Forced removal from the care which has supported her is clearly inhumane and is very likely to bring forward her death, which cannot be long ahead anyway.

My appointment to the first consultant post in the North West of England in 1975 came as a consequence of a scandal when old ladies with dementia were transferred from a hospital in the town of Bury to an unused ward in a hospital high in the Rossendale Valley. Most of the eleven ladies died within three months of transfer, which had been enacted simply to free beds in Bury ahead of the first reorganisation of the NHS.

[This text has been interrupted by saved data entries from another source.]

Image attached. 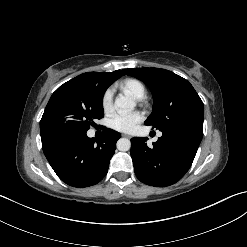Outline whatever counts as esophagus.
<instances>
[{
  "instance_id": "esophagus-1",
  "label": "esophagus",
  "mask_w": 247,
  "mask_h": 247,
  "mask_svg": "<svg viewBox=\"0 0 247 247\" xmlns=\"http://www.w3.org/2000/svg\"><path fill=\"white\" fill-rule=\"evenodd\" d=\"M122 136H123V137H126V138H131V136L128 135V134H122Z\"/></svg>"
}]
</instances>
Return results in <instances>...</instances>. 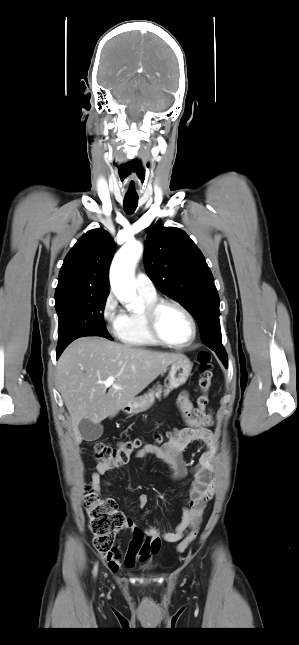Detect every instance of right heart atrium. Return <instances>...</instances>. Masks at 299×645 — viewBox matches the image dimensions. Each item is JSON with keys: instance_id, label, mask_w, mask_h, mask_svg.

Since then I have been regularly asked to comment and advise on plans to transfer old people from one care setting to another – sometimes in blocks, sometimes as individuals. There is a consensus in the literature that transfers are stressful to individuals, to families and to staff. Sometimes there is no option and no time to plan alternatives, as in the case of fire or flood, or the financial failure of a care home. In these circumstances there is almost always an increase in deaths and morbidity. Where there is time to plan, advice on good practice is agreed and may reduce the adverse effects. Indeed transfer to a better care setting has advantages.

But the circumstances for Mrs Poole are frightful – The situation is all-but unbelievable in civilised countries in this day: The transfer will not be in her interests, far from it. She lacks capacity to express an opinion, she does not know the care situation she will be moved to and the people who will care for her have not had the opportunity to get to know her and the patterns of care which are best for her. The trauma of travel will be great. She will be taken away from her family. As far as we know, there will be no one to visit her if she is placed in care in England.

The chances are that she will die in response to the chaos which this decision is causing around her, or on the journey or soon after reaching her receiver-home

Surely the insanity of this can be understood and the whole thing stopped. Like The Sabbath, The Law is made for people.